Ils sont des champions méritants qui ont prouvé aux sceptiques qui croyaient qu’ils étaient à la fin d’un cycle. Ce Scudetto a été remporté par des joueurs de retour mais aussi par des visages frais : Francesco Pio Esposito, Ange-Yoan Bonny et Petar Sucic.
Il convient de rappeler qu’Inter n’a pas réussi à obtenir son plus gros objectif de transfert l’été dernier, Ademola Lookman, et a réussi à s’ajuster et à construire une équipe différente de celle qu’ils avaient envisagée avec lui. La saison incroyable de Federico Dimarco, avec 17 passes décisives en tant qu’arrière gauche, a certainement aidé à couvrir tout déficit créatif.

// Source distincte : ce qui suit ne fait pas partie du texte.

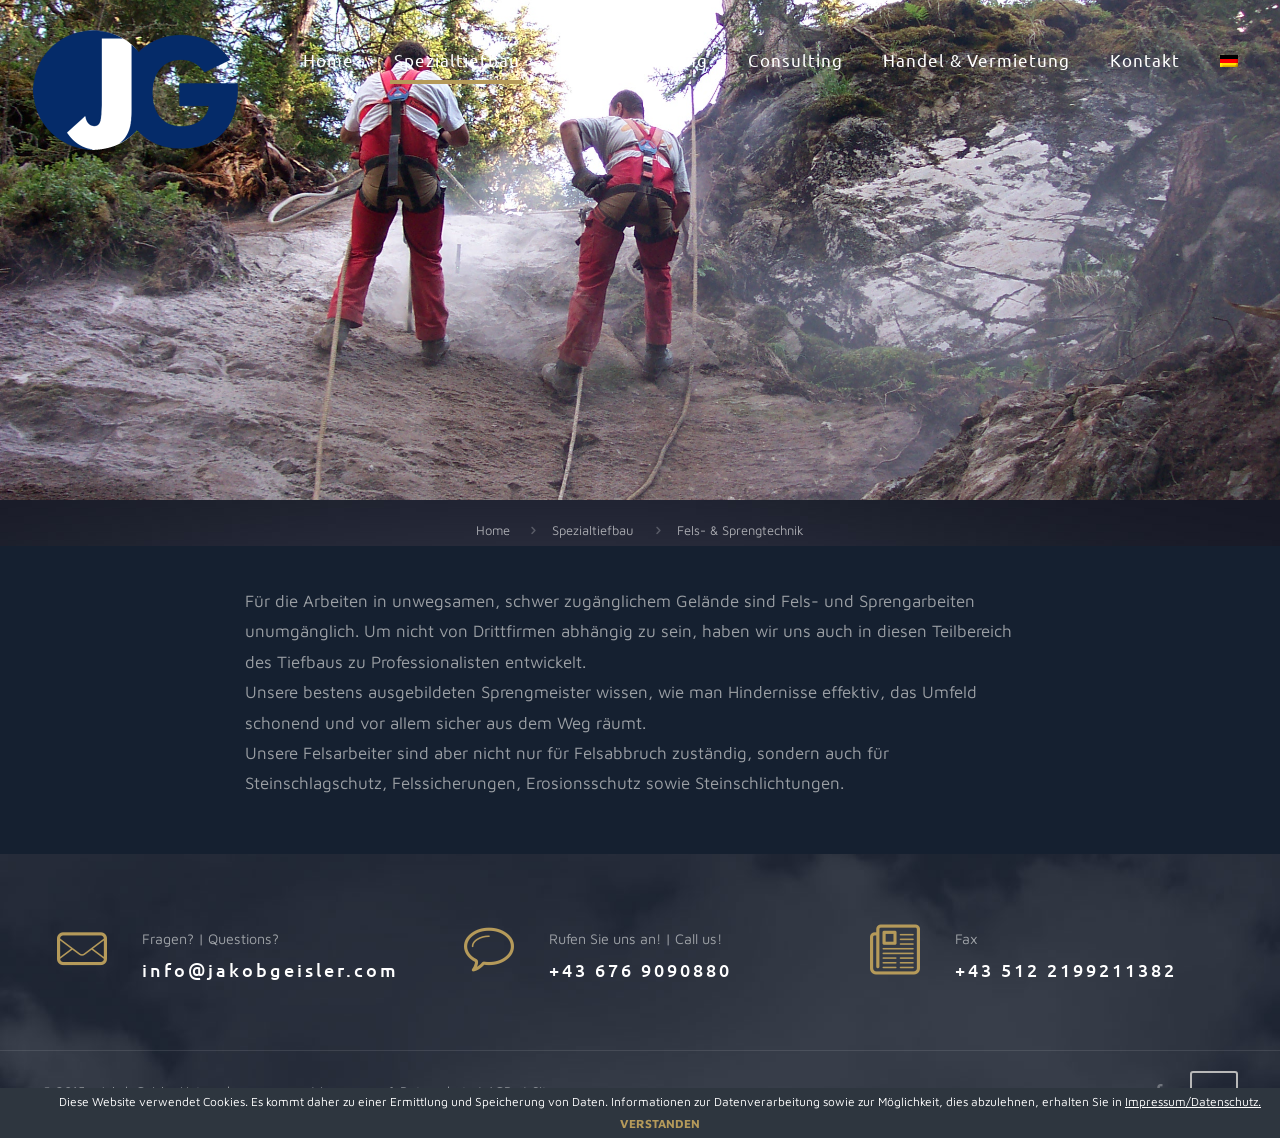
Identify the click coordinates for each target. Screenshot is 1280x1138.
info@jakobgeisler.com (270, 969)
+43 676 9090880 (640, 969)
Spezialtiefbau (593, 530)
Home (493, 530)
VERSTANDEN (660, 1123)
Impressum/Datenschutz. (1193, 1101)
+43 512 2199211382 (1066, 969)
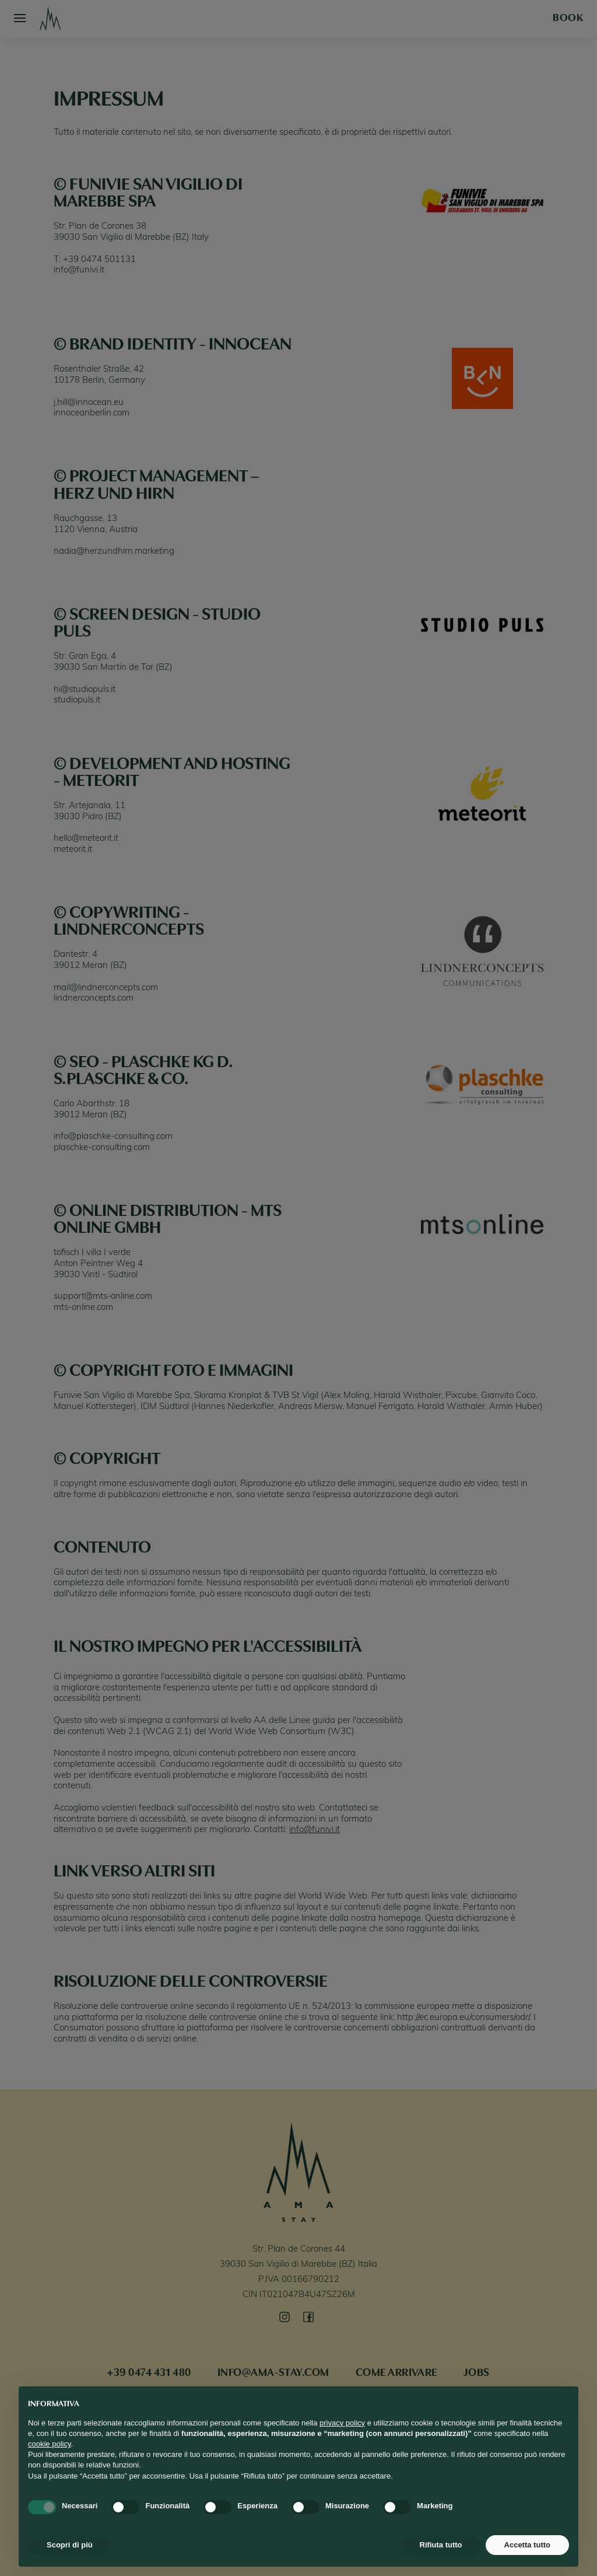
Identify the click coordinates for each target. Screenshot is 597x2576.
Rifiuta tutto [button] (441, 2544)
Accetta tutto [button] (527, 2544)
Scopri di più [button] (70, 2544)
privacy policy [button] (342, 2422)
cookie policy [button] (49, 2443)
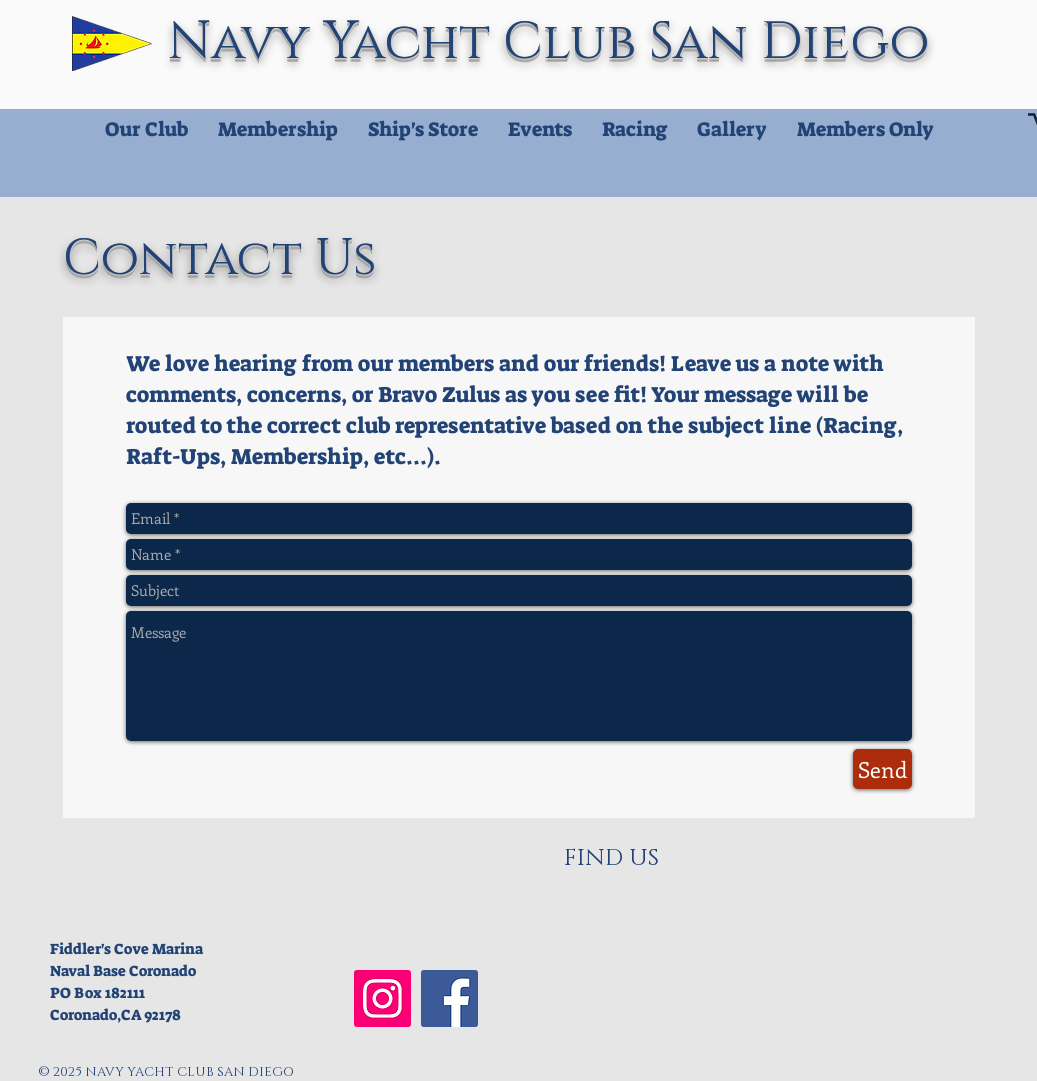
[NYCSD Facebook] (449, 998)
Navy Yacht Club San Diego (555, 42)
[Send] (882, 769)
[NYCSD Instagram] (382, 998)
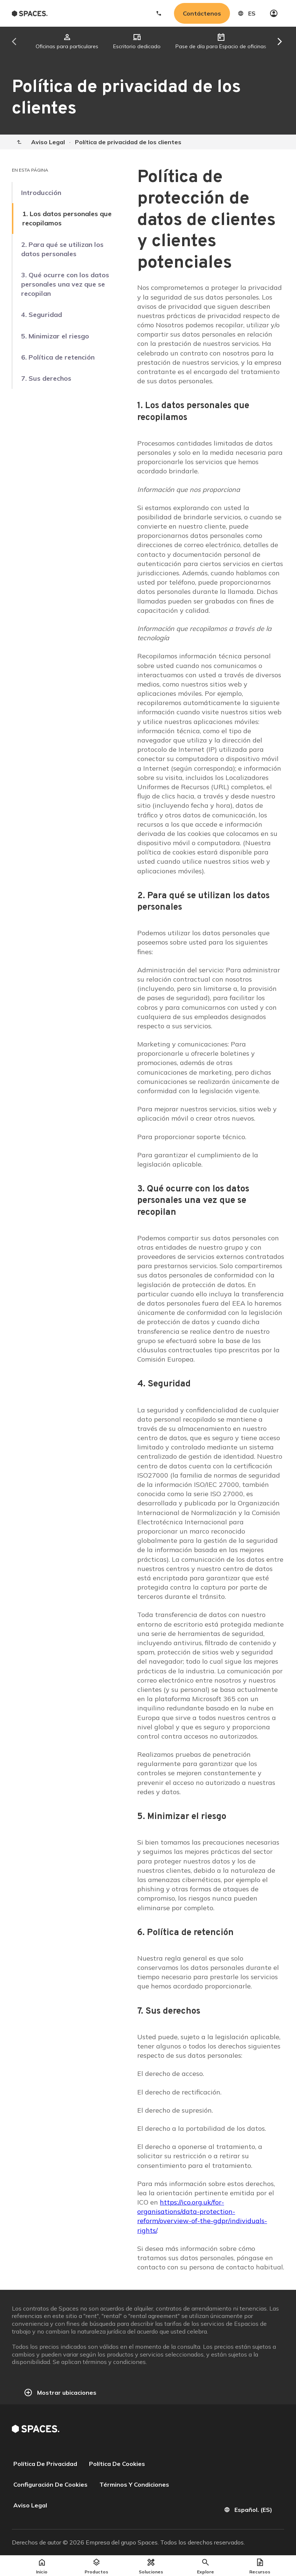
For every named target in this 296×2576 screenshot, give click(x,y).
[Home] (19, 142)
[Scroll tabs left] (22, 41)
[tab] (67, 41)
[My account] (273, 13)
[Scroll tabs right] (273, 41)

Rien n’a été parfait, mais rien dans le football ne l’est jamais. L’essentiel, au final, c’est de gagner, et l’Inter s’est couronnée championne de Serie A trois fois en six ans – toutes sous des entraîneurs différents. Chivu peut avoir des doutes, mais il est le premier entraîneur d’Inter à remporter un Scudetto lors de sa première tentative depuis José Mourinho.
Il pourrait encore réaliser un doublé national, avec la finale de la Coppa Italia contre la Lazio prévue le 13 mai. L’Inter a décidé de ne pas organiser ses célébrations officielles du Scudetto avant ce match. Ils soulèveront le trophée de Serie A à la fin de leur dernier match à domicile, contre Vérone, quatre jours après la finale de la coupe.
Cela dit, personne ne retenait vraiment son souffle dimanche soir. Après des confettis et des feux d’artifice sur le terrain de San Siro, des joueurs comme Martínez, Dimarco, Thuram, Barella et Pio Esposito ont rejoint les milliers de supporters qui se sont regroupés – comme ils le font toujours – sur la Piazza Duomo. Après avoir été si près mais si loin l’année dernière, ils avaient attendu bien assez longtemps.